Int J Biochem Cell Biol. 2002 Nov;34(11):1496-501. doi: 10.1016/s1357-2725(02)00039-0.
The RecQ family of DNA helicases have potential roles in DNA repair, replication and/or recombination pathways. In humans, a defect in the RecQ family helicases encoded by the BLM, WRN and RECQ4 genes gives rise to Bloom's (BS), Werner's (WS) and Rothmund-Thomson (RTS) syndromes, respectively. These disorders are associated with cancer predisposition and/or premature aging. In Bloom's syndrome, affected individuals are predisposed to many types of cancer at an early age. Werner's syndrome is a premature aging disorder with a complex phenotype, which includes many age-related disorders that develop from puberty, including greying and thinning of the hair, bilateral cataract formation, type II diabetes mellitus, osteoporosis and atherosclerosis. The phenotype of Rothmund-Thomson syndrome patients also consists of some features associated with premature aging, as well as predispositon to certain cancers. Here, we discuss the molecular basis of these RecQ helicase-deficient disorders.

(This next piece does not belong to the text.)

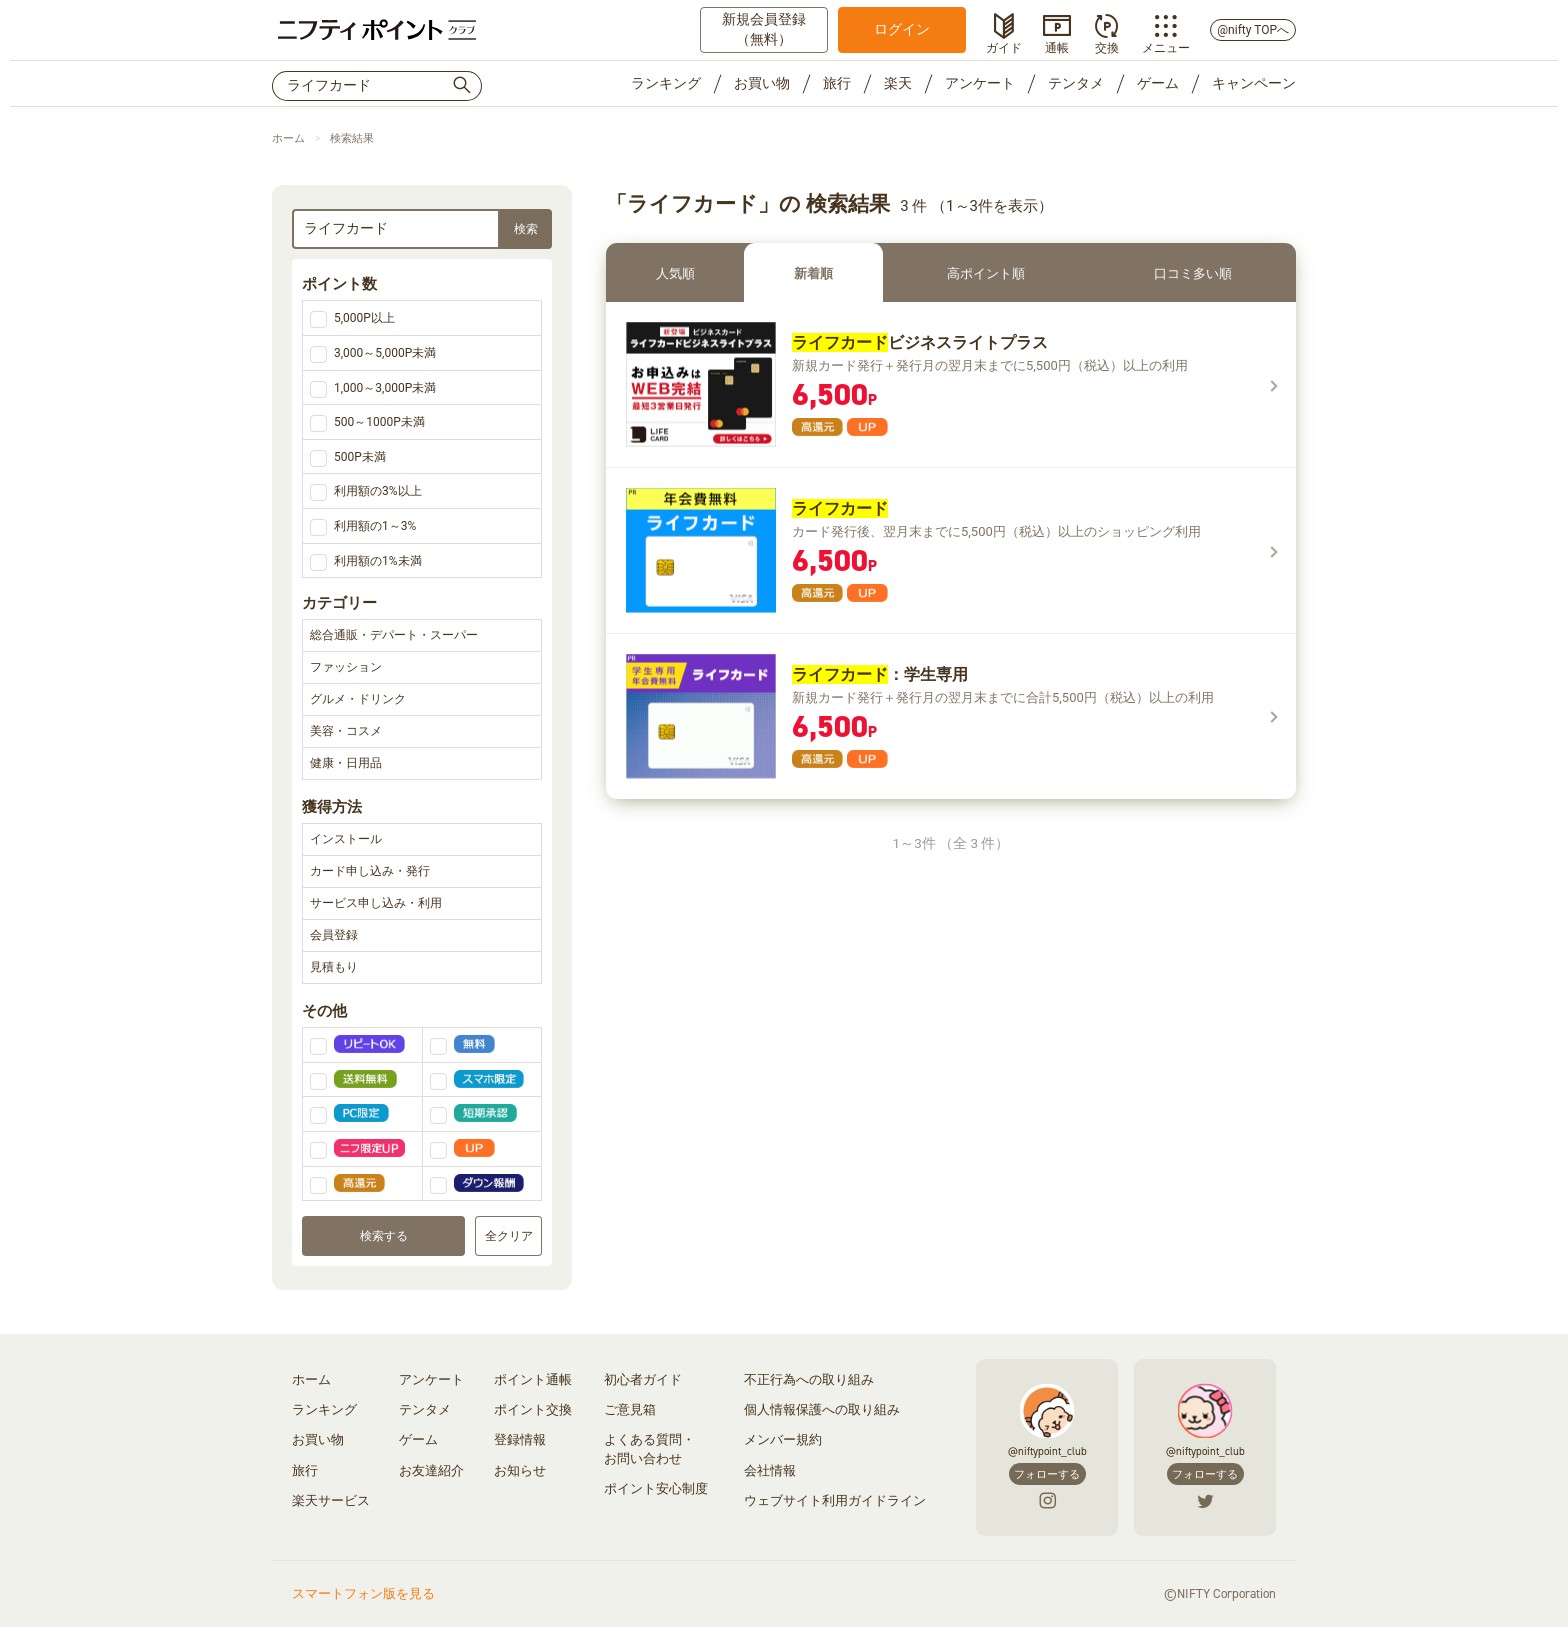 This screenshot has width=1568, height=1627. Describe the element at coordinates (1254, 83) in the screenshot. I see `キャンペーン` at that location.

DNA解旋酶RecQ家族在DNA修复、复制和/或重组途径中具有潜在作用。在人类中,由BLM、WRN和RECQ4基因编码的RecQ家族解旋酶缺陷分别导致布卢姆综合征(BS)、沃纳综合征(WS)和罗思蒙德-汤姆森综合征(RTS)。这些疾病与癌症易感性和/或早衰有关。在布卢姆综合征中,受影响的个体在早年易患多种癌症。沃纳综合征是一种具有复杂表型的早衰疾病,包括许多从青春期开始出现的与年龄相关的疾病,如头发变白和变稀、双侧白内障形成、II型糖尿病、骨质疏松症和动脉粥样硬化。罗思蒙德-汤姆森综合征患者的表型也包括一些与早衰相关的特征,以及对某些癌症的易感性。在此,我们讨论这些RecQ解旋酶缺陷疾病的分子基础。